How do the Scriptures present true faith in God?
It is not unusual for people to profess to have ‘faith’—whether they are outwardly religious or not. To some, such faith is seen as a commendable thing, but they fail to appreciate that faith in itself has no intrinsic value—its worth lies in what we have entrusted ourselves to.

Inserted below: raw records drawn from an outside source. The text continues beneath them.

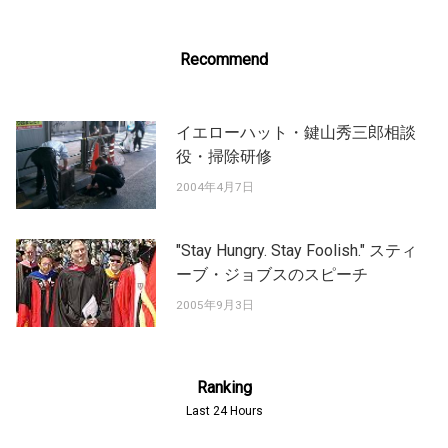
Recommend
イエローハット・鍵山秀三郎相談
役・掃除研修
2004年4月7日
"Stay Hungry. Stay Foolish." スティ
ーブ・ジョブスのスピーチ
2005年9月3日
Ranking
Last 24 Hours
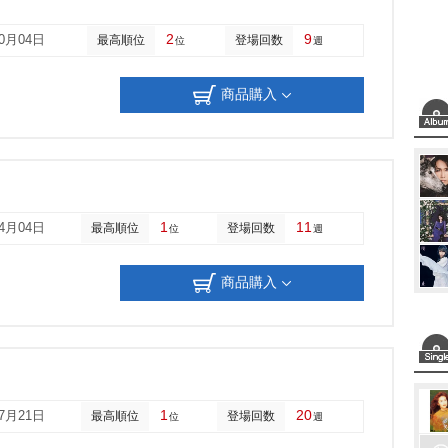
2
9
10月04日
最高順位
登場回数
位
週
商品購入
1
11
04月04日
最高順位
登場回数
位
週
商品購入
1
20
07月21日
最高順位
登場回数
位
週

Many put their faith in religious ‘experts’, and are “always learning, and never able to come to [the] knowledge of [the] truth” (2 Tim. 3: 7). Rather as a man may rely on his lawyer for legal matters, so they rely on the preacher or priest for things relating to God. Remove the human focus and their faith collapses—or latches on to another gifted human vessel. The objective of real preaching, however, is belief in God and His Word: “that your faith might not stand in men’s wisdom, but in God’s power … who then is Apollos, and who Paul? Ministering servants, through whom ye have believed” (1 Cor. 2: 5; 3: 5).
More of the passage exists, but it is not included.